Secretary of the Central Committee of the Party
- In office August 1990 – December 1990
- President: Ramiz Alia

Personal details
- Born: 3 November 1938 Maqellarë, Dibër, Albania
- Died: 14 February 2026 (aged 87)^{[citation needed]} Tirana, Albania^{[citation needed]}
- Party: Party of Labour of Albania
- Other political affiliations: Socialist Party of Albania
- Children: Ilir Gjoni

= Xhelil Gjoni =

Albanian politician (1938–2026)

Xhelil Gjoni (3 November 1938 – 14 February 2026) was an Albanian politician of the Albanian Workers' Party (PPSh) and journalist.

==Life and career==
Gjoni was born on 3 November 1938 in Maqellarë, Dibër District. He took his first studies in his home town, and during 1952–1956 followed the Pedagogical School in Peshkopi. During 1956–1961 he resided in the Soviet Union, where he studied philosophy in Moscow and Leningrad. After returning to Albania in 1961, he started working for the Zëri i Popullit newspaper. He would remain there for 17 years, transgressing from a journalist, to manager-editor, later vice editor-in-chief, and finally Chief Editor.
In 1975, he served as Secretary of the Party for Propaganda in Tirana. In December 1984, he took over as First Secretary of the Party for Krujë District. He would follow a similar position in his native Dibër District during 1987–1990. In August 1990, he would reach the top of his political career. Gjoni took over as Secretary of the Central Committee of the Party, at the same time First Secretary of the Party in Tirana. He held these positions until the 10th and last Congress of PPSh. During the collapse of communism, Gjoni became in July 1990 Politburo of the Party of Labour of Albania. He is remembered as arrogant, brutal, and a man of scandals. Apparently he was chosen by Ramiz Alia in a very delicate moment as a "strong hand".

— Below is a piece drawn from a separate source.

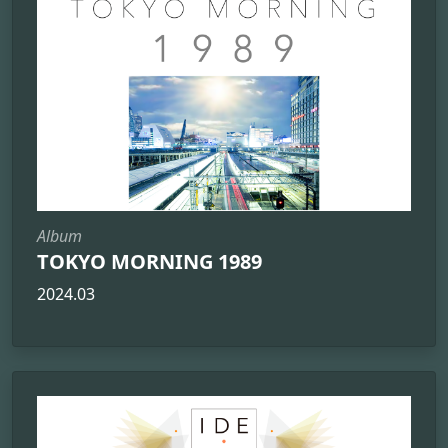
Album
TOKYO MORNING 1989
2024.03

He was also a representative in the National Assembly (Kuvendi Popullor) during the 12th legislature between 1991 and 1992. During this time he served on the governing board of the Socialist Party of Albania (Alb: Partia Socialiste e Shqipërisë), the successor organization to the PPSh.

His son Ilir Gjoni was occasionally Internal Affairs and Defense Minister of Albania in the governments of Prime Minister Ilir Meta.

Gjoni died in Tirana on 14 February 2026, at the age of 87. He was buried at Sharra Memorial Park Cemetery in Tirana, on 15 February.